**PROBLEM STATEMENT**
Word for word, copy the records and drop the pictures.

**RECORDS SHOWN**
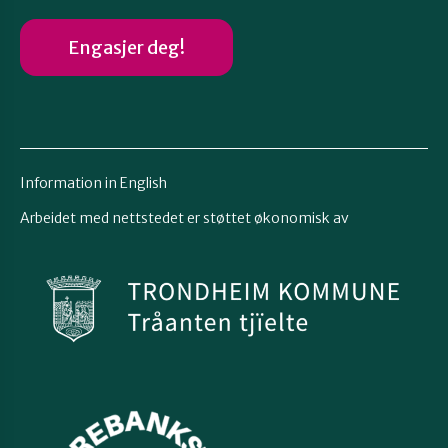
Engasjer deg!
Information in English
Arbeidet med nettstedet er støttet økonomisk av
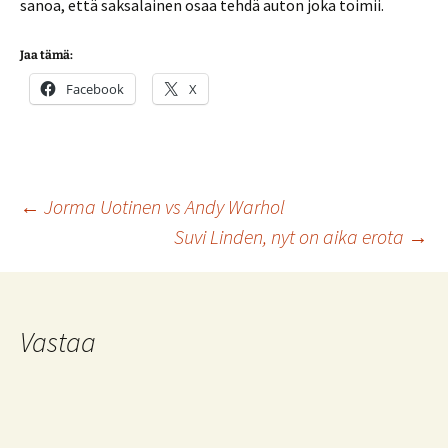
sanoa, että saksalainen osaa tehdä auton joka toimii.
Jaa tämä:
Facebook
X
Artikkelien
←
Jorma Uotinen vs Andy Warhol
Suvi Linden, nyt on aika erota
→
selaus
Vastaa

**WRITTEN SOLUTION**
Engasjer deg!
Information in English
Arbeidet med nettstedet er støttet økonomisk av
sanoa, että saksalainen osaa tehdä auton joka toimii.
Jaa tämä:
Facebook
X
Artikkelien
←
Jorma Uotinen vs Andy Warhol
Suvi Linden, nyt on aika erota
→
selaus
Vastaa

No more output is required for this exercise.